Known Limitations
Every data source has constraints. Understanding these helps you build robust integrations and set accurate expectations with your users.
Cloud Cover Gaps
Optical satellites (Sentinel-2, Landsat) cannot image through clouds. Persistently cloudy regions may have weeks-long data gaps. The API returns the best available cloud-free composite, but some dates may have no usable imagery.
5-Day Revisit Cadence
Sentinel-2 revisits the same location approximately every 5 days (at the equator). Events that occur and resolve between revisits — such as flash floods or short-duration fires — may not appear in the data.
10–30 m Spatial Resolution
Sentinel-2 provides 10 m/pixel for visible bands and 20 m for red-edge/SWIR. Landsat provides 30 m. Objects smaller than one pixel (individual trees, small structures) cannot be resolved.
NDVI Measures Greenness, Not Causation
Normalized Difference Vegetation Index measures chlorophyll reflectance. A drop in NDVI indicates less green vegetation but does not identify the cause — it could be harvest, drought, disease, fire, or seasonal dormancy.
Vegetation Classification Edge Cases
The ESA WorldCover dataset provides 10 m land-cover labels. At biome boundaries (e.g., forest-grassland transitions), the dominant class may not represent the full area. Fallback NDVI thresholds are used if WorldCover data is unavailable for a location.
Anomaly Detection in Arid Regions
Anomaly detection uses NDVI z-scores to compare a current period against a baseline. In arid or semi-arid environments with low NDVI variability, small real changes produce small z-scores that may fall below detection thresholds.

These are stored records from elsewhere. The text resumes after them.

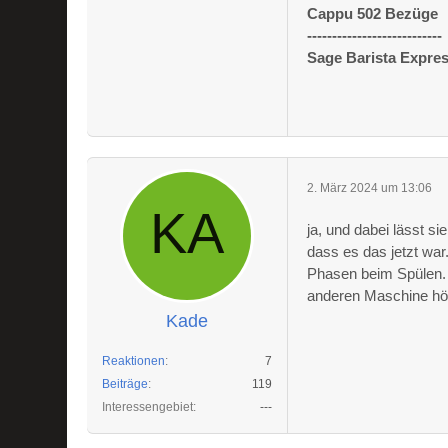
Cappu 502 Bezüge
---------------------------
Sage Barista Expre
2. März 2024 um 13:06
ja, und dabei lässt s
dass es das jetzt war
Phasen beim Spülen. Be
anderen Maschine hör
Kade
Reaktionen
7
Beiträge
119
Interessengebiet
---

Trend Projection vs. Machine Learning Forecasting
The temporal forecast uses damped linear extrapolation with a seasonal overlay derived from historical observations. This is a statistical projection, not a trained ML model. Accuracy degrades for forecast windows beyond 30–60 days.

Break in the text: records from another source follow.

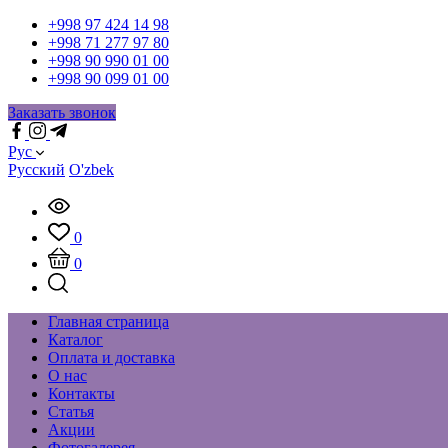
+998 97 424 14 98
+998 71 277 97 80
+998 90 990 01 00
+998 90 099 01 00
Заказать звонок
Рус
Русский
O'zbek
0
0
Главная страница
Каталог
Оплата и доставка
О нас
Контакты
Статья
Акции
Фотогалерея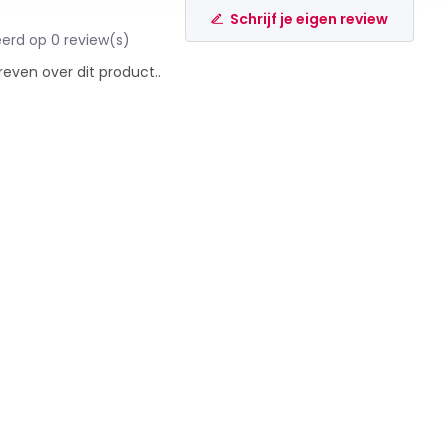
Schrijf je eigen review
erd op 0 review(s)
reven over dit product..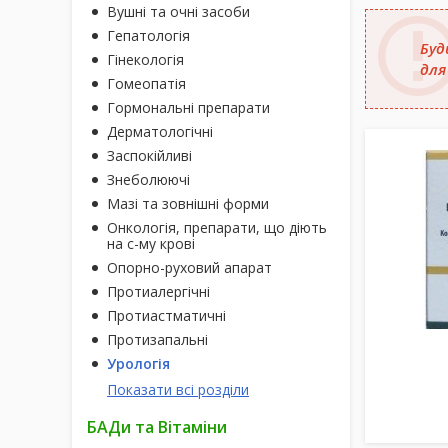
Вушні та очні засоби
Гепатологія
Буд
Гінекологія
для
Гомеопатія
Гормональні препарати
Дерматологічні
Заспокійливі
Знеболюючі
Мазі та зовнішні форми
Онкологія, препарати, що діють
на с-му крові
Опорно-руховий апарат
Протиалергічні
Протиастматичні
Протизапальні
Урологія
Показати всі розділи
БАДи та Вітаміни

Risk Scores Are Indicative, Not Actuarial
Risk scoring combines elevation, flood history, wildfire fuel load, and precipitation data into a composite score. These scores are useful for screening and prioritization but are not a substitute for site-specific actuarial or engineering assessments.
Confidence Scores Are Relative, Not Absolute
Confidence values (0–1) returned alongside detections reflect the model's internal certainty relative to available data quality and cloud-free pixel count. A confidence of 0.85 does not mean "85% probability of being correct" in a statistical sense — it indicates strong internal agreement among spectral bands and temporal composites. Scores below 0.5 warrant manual verification.
Decision-Support Tool, Not Ground Truth
All Satalyse outputs — change maps, anomaly alerts, risk scores, and vegetation indices — are derived from remote-sensing models and should be treated as decision-support inputs. They are not a substitute for ground-truthing, field surveys, or professional assessments. Outputs may contain false positives or miss events that fall below detection thresholds.